What you should do =
When checking the entries below, count every line with the word "machine", then give only that number.

Stored data =
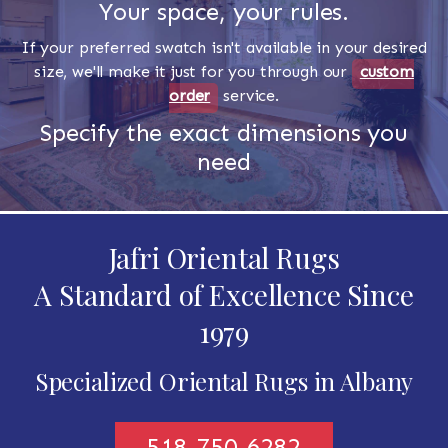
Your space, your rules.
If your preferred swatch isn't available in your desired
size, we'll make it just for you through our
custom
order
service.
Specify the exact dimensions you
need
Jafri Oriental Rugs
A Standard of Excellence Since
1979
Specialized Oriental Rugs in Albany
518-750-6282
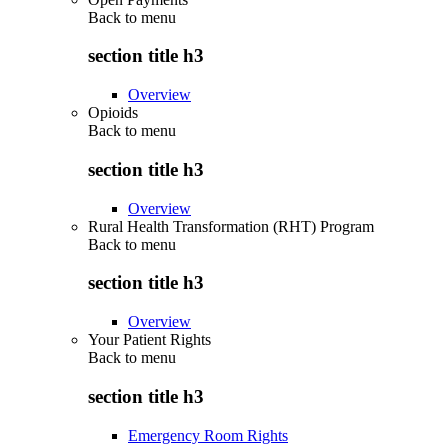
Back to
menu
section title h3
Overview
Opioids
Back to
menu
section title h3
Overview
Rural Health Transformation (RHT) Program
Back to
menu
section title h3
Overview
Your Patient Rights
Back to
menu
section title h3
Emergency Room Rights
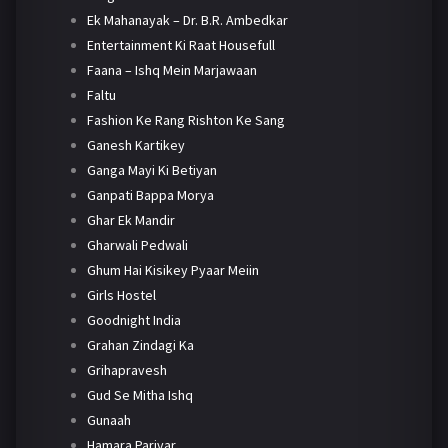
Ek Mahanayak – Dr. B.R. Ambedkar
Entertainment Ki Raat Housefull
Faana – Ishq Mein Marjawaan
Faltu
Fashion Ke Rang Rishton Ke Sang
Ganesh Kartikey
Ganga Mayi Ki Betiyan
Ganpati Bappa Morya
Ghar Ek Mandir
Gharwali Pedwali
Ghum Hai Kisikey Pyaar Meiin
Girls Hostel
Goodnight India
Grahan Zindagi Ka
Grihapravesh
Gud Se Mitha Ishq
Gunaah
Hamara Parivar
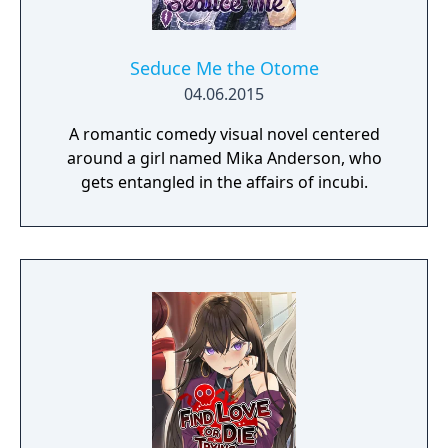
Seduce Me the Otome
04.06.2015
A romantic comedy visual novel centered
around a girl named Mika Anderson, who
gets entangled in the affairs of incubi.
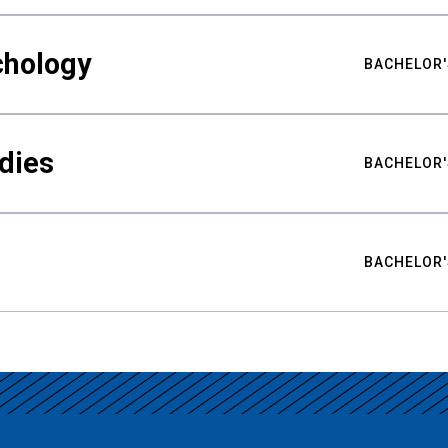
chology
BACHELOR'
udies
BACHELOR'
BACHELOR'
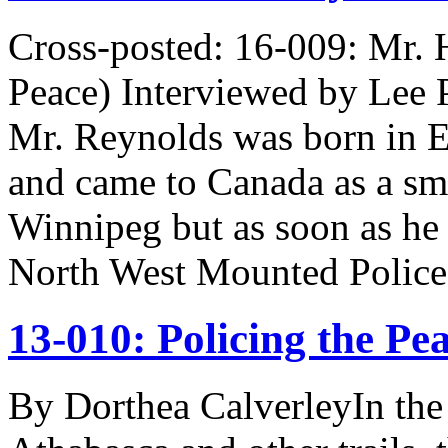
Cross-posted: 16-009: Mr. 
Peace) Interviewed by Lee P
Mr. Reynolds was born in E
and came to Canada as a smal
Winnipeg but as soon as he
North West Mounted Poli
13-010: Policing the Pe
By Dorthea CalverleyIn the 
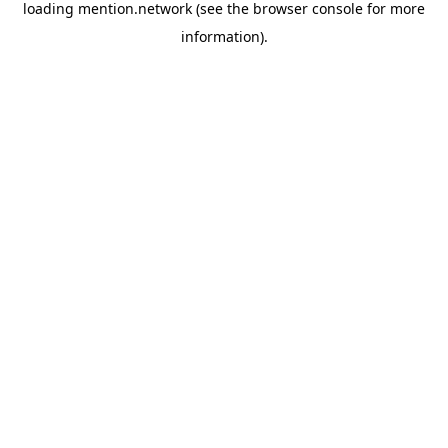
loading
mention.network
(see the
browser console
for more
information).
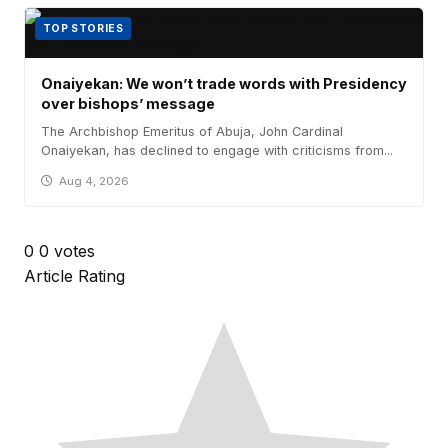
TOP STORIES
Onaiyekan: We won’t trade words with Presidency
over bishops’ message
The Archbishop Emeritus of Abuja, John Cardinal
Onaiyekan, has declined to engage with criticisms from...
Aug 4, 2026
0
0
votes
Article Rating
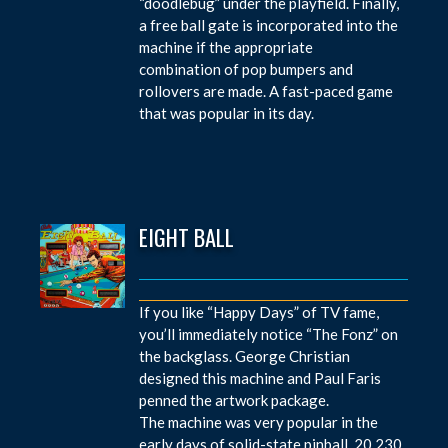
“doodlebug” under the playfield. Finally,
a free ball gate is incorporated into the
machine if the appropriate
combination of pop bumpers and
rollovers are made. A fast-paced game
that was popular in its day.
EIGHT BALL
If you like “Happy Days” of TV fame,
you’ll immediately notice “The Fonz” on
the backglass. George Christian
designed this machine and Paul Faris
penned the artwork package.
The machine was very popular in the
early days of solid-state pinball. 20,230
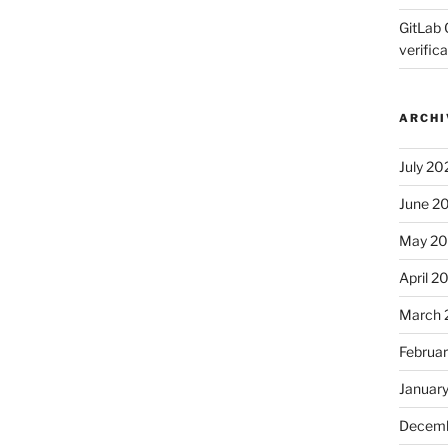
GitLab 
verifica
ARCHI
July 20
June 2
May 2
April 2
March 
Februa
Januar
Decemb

--

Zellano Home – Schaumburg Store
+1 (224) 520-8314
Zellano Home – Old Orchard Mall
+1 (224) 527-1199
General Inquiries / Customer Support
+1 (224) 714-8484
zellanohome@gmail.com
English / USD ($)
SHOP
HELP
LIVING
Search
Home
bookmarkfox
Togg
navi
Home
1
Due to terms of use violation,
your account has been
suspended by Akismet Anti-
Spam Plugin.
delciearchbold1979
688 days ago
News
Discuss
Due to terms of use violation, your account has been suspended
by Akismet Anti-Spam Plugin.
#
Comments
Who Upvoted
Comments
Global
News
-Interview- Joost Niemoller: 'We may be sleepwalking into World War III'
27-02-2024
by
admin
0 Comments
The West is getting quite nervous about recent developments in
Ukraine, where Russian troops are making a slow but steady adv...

Answer to the problem =
3